Talent d’adhérent : Caroline Attia Larivière



Adhérente depuis 2007, Caroline Attia Larivière est illustratrice et réalise des films d’animation, dont le dernier, « Au pays de l’aurore boréale », a reçu 9 distinctions internationales. Son rêve ? Un premier long métrage.



L’indépendance ? Une seconde nature pour Caroline Attia Larivière. Etudiante à l’Ecole des Arts Décoratifs de Paris, elle avait déjà des clients. Son diplôme en poche, elle enchaîne les missions, en animation et en illustration, pour la publicité, le web et la littérature jeunesse. « Je n’ai jamais cherché à travailler en entreprise, explique-telle. En quelques mois, j’ai réussi à trouver des clients et je gagnais suffisamment pour être indépendante. J’ai la chance de vivre de ma passion : dessiner et imaginer des histoires. » 

C’est à 6 ans qu’elle débute le dessin. Comme presque tous les enfants, sauf que Caroline ne s’est jamais arrêtée.

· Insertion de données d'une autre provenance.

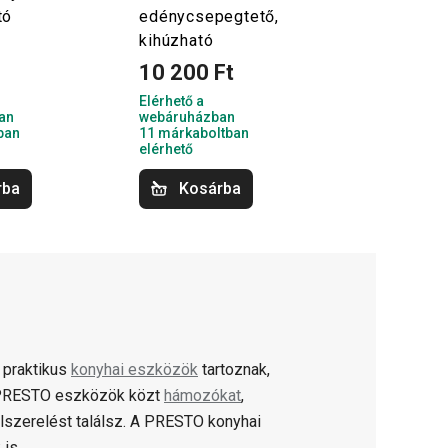
tó
edénycsepegtető,
kihúzható
t
10 200 Ft
Elérhető a
an
webáruházban
ban
11 márkaboltban
elérhető
rba
Kosárba
 praktikus
konyhai eszközök
tartoznak,
A PRESTO eszközök közt
hámozókat
,
lszerelést találsz. A PRESTO konyhai
 is.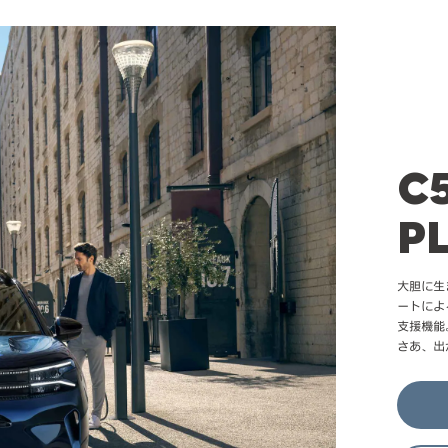
C
P
大胆に生
ートによ
支援機能
さあ、出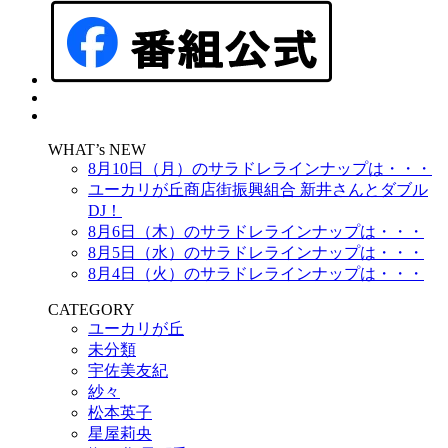
WHAT’s NEW
8月10日（月）のサラドレラインナップは・・・
ユーカリが丘商店街振興組合 新井さんとダブル
DJ！
8月6日（木）のサラドレラインナップは・・・
8月5日（水）のサラドレラインナップは・・・
8月4日（火）のサラドレラインナップは・・・
CATEGORY
ユーカリが丘
未分類
宇佐美友紀
紗々
松本英子
星屋莉央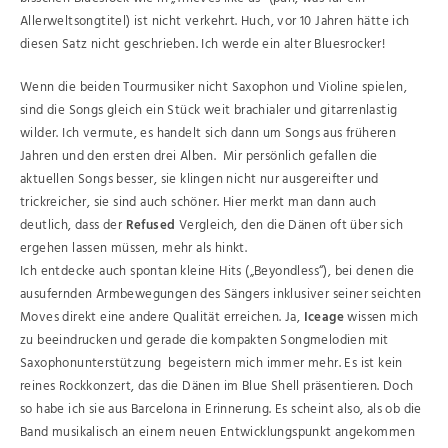
Allerweltsongtitel) ist nicht verkehrt. Huch, vor 10 Jahren hätte ich
diesen Satz nicht geschrieben. Ich werde ein alter Bluesrocker!
Wenn die beiden Tourmusiker nicht Saxophon und Violine spielen,
sind die Songs gleich ein Stück weit brachialer und gitarrenlastig
wilder. Ich vermute, es handelt sich dann um Songs aus früheren
Jahren und den ersten drei Alben. Mir persönlich gefallen die
aktuellen Songs besser, sie klingen nicht nur ausgereifter und
trickreicher, sie sind auch schöner. Hier merkt man dann auch
deutlich, dass der
Refused
Vergleich, den die Dänen oft über sich
ergehen lassen müssen, mehr als hinkt.
Ich entdecke auch spontan kleine Hits („Beyondless“), bei denen die
ausufernden Armbewegungen des Sängers inklusiver seiner seichten
Moves direkt eine andere Qualität erreichen. Ja,
Iceage
wissen mich
zu beeindrucken und gerade die kompakten Songmelodien mit
Saxophonunterstützung begeistern mich immer mehr. Es ist kein
reines Rockkonzert, das die Dänen im Blue Shell präsentieren. Doch
so habe ich sie aus Barcelona in Erinnerung. Es scheint also, als ob die
Band musikalisch an einem neuen Entwicklungspunkt angekommen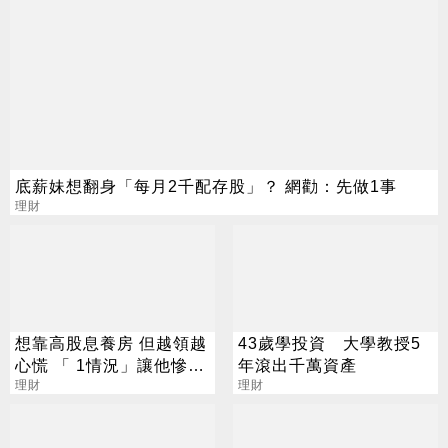
底薪妹想翻身「每月2千配存股」？ 網勸：先做1事
理財
想靠高股息養房 但越領越
43歲學投資 大學教授5
心慌 「 1情況」讓他慘變
年滾出千萬資產
吃老本
理財
理財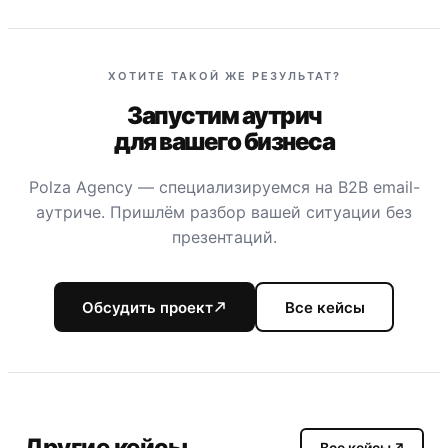
ХОТИТЕ ТАКОЙ ЖЕ РЕЗУЛЬТАТ?
Запустим аутрич
для вашего бизнеса
Polza Agency — специализируемся на B2B email-
аутриче. Пришлём разбор вашей ситуации без
презентаций.
Обсудить проект
Все кейсы
Другие кейсы
Все кейсы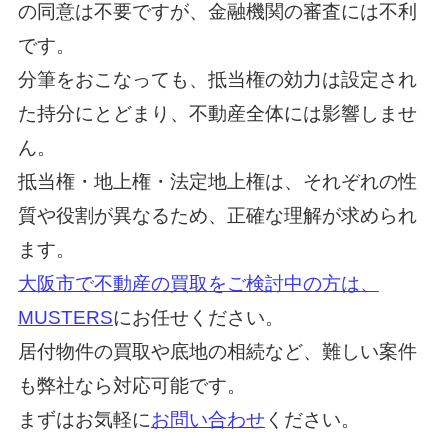
の同意は不要ですが、金融機関の審査には不利
です。
分筆をおこなっても、抵当権の効力は設定され
た持分にとどまり、不動産全体には影響しませ
ん。
抵当権・地上権・法定地上権は、それぞれの性
質や役割が異なるため、正確な理解が求められ
ます。
大阪市で不動産の買取をご検討中の方は、
MUSTERS
にお任せください。
居付物件の買取や底地の相続など、難しい案件
も弊社なら対応可能です。
まずはお気軽に
お問い合わせ
ください。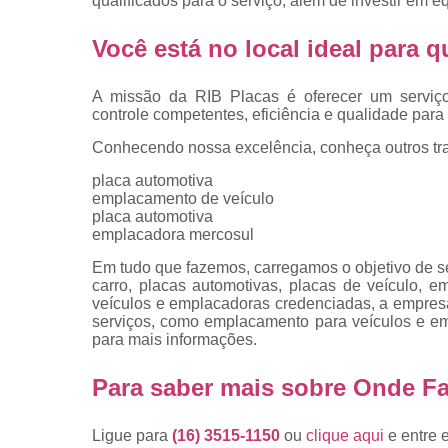
qualificados para o serviço, além de investir em
placas
Troca de pla
Você está no local ideal para
Troca de pla
de veículo
A missão da RIB Placas é oferecer um serviç
controle competentes, eficiência e qualidade para 
Trocas d
placas
Conhecendo nossa excelência, conheça outros tr
placa automotiva
emplacamento de veículo
placa automotiva
emplacadora mercosul
Em tudo que fazemos, carregamos o objetivo de se
carro, placas automotivas, placas de veículo, 
veículos e emplacadoras credenciadas, a empre
serviços, como emplacamento para veículos e e
para mais informações.
Para saber mais sobre Onde F
Ligue para
(16) 3515-1150
ou
clique aqui
e entre 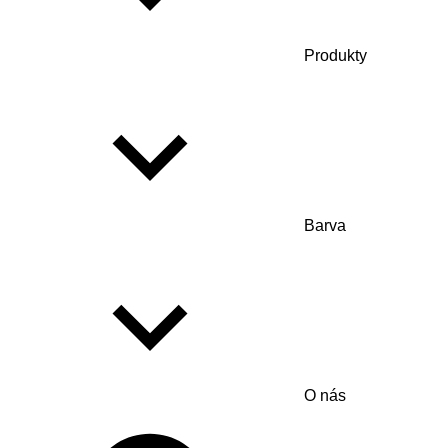
Produkty
Barva
O nás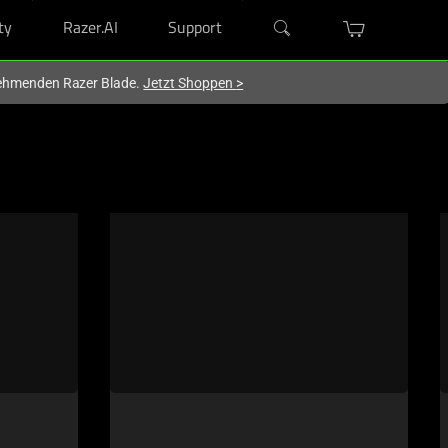
ty
Razer.AI
Support
lnehmenden Razer Blade.
Jetzt Shoppen
>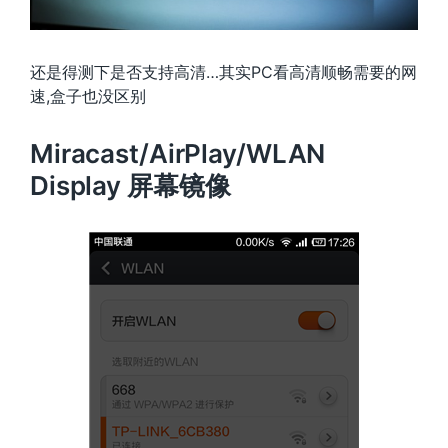
还是得测下是否支持高清…其实PC看高清顺畅需要的网
速,盒子也没区别
Miracast/AirPlay/WLAN
Display 屏幕镜像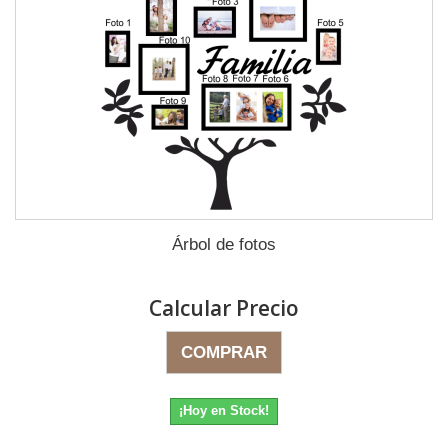
Árbol de fotos
Calcular Precio
COMPRAR
¡Hoy en Stock!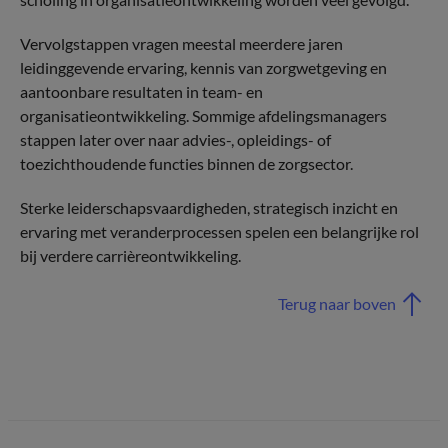
Vervolgstappen vragen meestal meerdere jaren
leidinggevende ervaring, kennis van zorgwetgeving en
aantoonbare resultaten in team- en
organisatieontwikkeling. Sommige afdelingsmanagers
stappen later over naar advies-, opleidings- of
toezichthoudende functies binnen de zorgsector.
Sterke leiderschapsvaardigheden, strategisch inzicht en
ervaring met veranderprocessen spelen een belangrijke rol
bij verdere carrièreontwikkeling.
Terug naar boven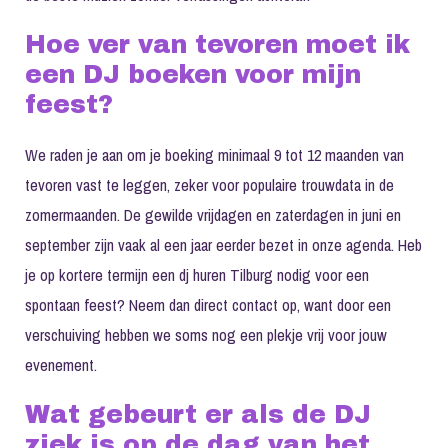
Hoe ver van tevoren moet ik
een DJ boeken voor mijn
feest?
We raden je aan om je boeking minimaal 9 tot 12 maanden van
tevoren vast te leggen, zeker voor populaire trouwdata in de
zomermaanden. De gewilde vrijdagen en zaterdagen in juni en
september zijn vaak al een jaar eerder bezet in onze agenda. Heb
je op kortere termijn een dj huren Tilburg nodig voor een
spontaan feest? Neem dan direct contact op, want door een
verschuiving hebben we soms nog een plekje vrij voor jouw
evenement.
Wat gebeurt er als de DJ
ziek is op de dag van het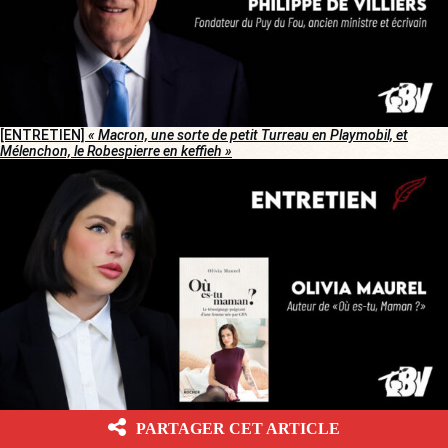
[ENTRETIEN]
« Macron, une sorte de petit Turreau en Playmobil, et
Mélenchon, le Robespierre en keffieh »
[SANTÉ]
« Le débat sur la GPA n’est pas théorique : il est déjà en cours »
PARTAGER CET ARTICLE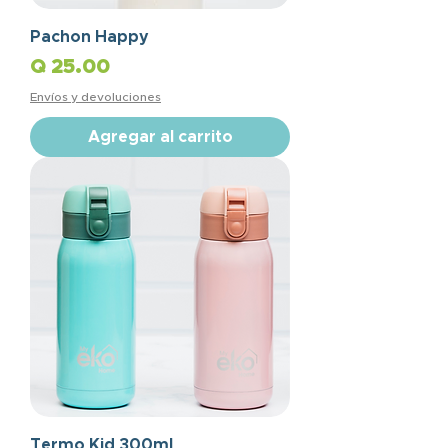
Pachon Happy
Precio
Q 25.00
Envíos y devoluciones
Agregar al carrito
Termo Kid 300ml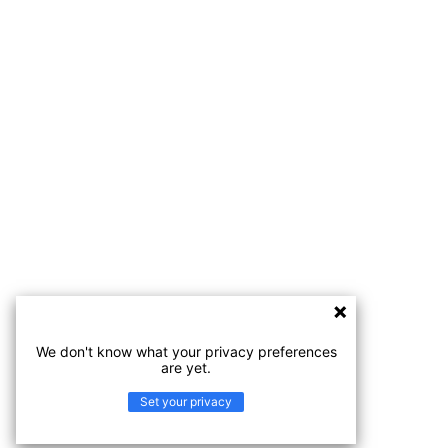
We don't know what your privacy preferences
are yet.
Set your privacy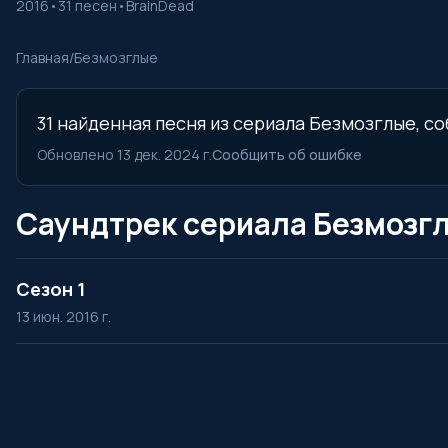
2016
•
31 песен
•
BrainDead
Главная
/
Безмозглые
31 найденная песня из сериала Безмозглые, со
Обновлено 13 дек. 2024 г.
Сообщить об ошибке
Саундтрек сериала Безмозгл
Сезон 1
13 июн. 2016 г.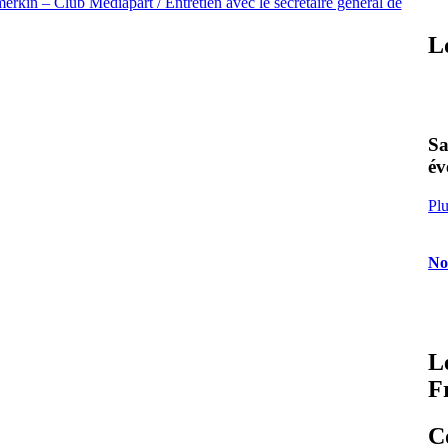
erkin – Club Mediapart / Entretien avec le secrétaire général de
L
Sa
év
Plu
No
L
F
C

Aujourd’hui, elle jongle entre une vie professionnelle bien remplie et sa vie de maman. Même si son activité a plus été un long fleuve tranquille qu’une montagne russe, elle a vécu une période creuse début 2009, à la suite de la crise de 2008. Une période dont elle a tiré quelques leçons.

L’une d’elle concerne l’indulgence envers soi-même. « Il faut apprendre à ne pas se mettre trop de pression. Il y a des moments où on est moins créatif et c’est normal. Prendre le temps de marcher, de lire, c’est nécessaire pour repartir de l’avant ! » Une autre leçon : l’importance de la communication, en particulier quand tout va bien et que le carnet de commandes est rempli. « Il faut communiquer de façon régulière car quand les missions s’arrêtent, les efforts investis dans votre communication portent leurs fruits. »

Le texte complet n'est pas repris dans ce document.